I have asked many people and finally found an answer from a friend then confirmed it with an internet search. In Yiddish she is my makheteynesta.

Along with the joy of knowing the word is the knowledge that it is not negative in any way. In my non Jewish culture MIL and DIL are often words that come pre-loaded with negative connotations. The word "makheteynesta" carries no such burden.

The relationship I have with my Makheteynesta Donna, is our relationship, not my son's nor her daughter's.

"A similar male in-law relationship is called makhuten. Otherwise, in English, the same problems exist for both sexes; men experience an analogous lack of appropriate verbal identifiers."1

The "plural covering both sexes"1 or as one source said, "the entire extended family" 2 is makhetunim.

In Conclusion:

  • "makheteneste your daughter or son's mother-in-law" 2
  • "machuten (mekhutn) your daughter or son's father-in-law" 2
  • "makhetunim your spouse's extended family" 2or your daughter or son's in-laws 1

SOURCES online:
1 http://www.drexel.edu/doj/archives/2002/essay/kotzin_callherrose.asp
2 http://www.asinine.com/essays/yiddish.html

The spelling variations are as appeared in the original sources.
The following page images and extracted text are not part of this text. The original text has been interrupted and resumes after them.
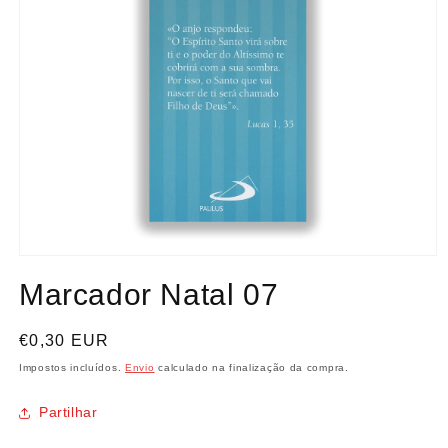
Abrir
conteúdo
Marcador Natal 07
multimédia
1
em
modal
Preço
€0,30 EUR
normal
Impostos incluídos.
Envio
calculado na finalização da compra.
Partilhar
DejaMorgana has a wonderful alternative affine which is a bit easier to pronounce although still, it is Latin! I think the best may be "Law-Kin" which I just found in a book written in the 60s by a lady from the US south but about gardening in Vermont. I'm not sure of the origin, southern or New England but I LIKE that word! She defines it as one's childrens' inlaws.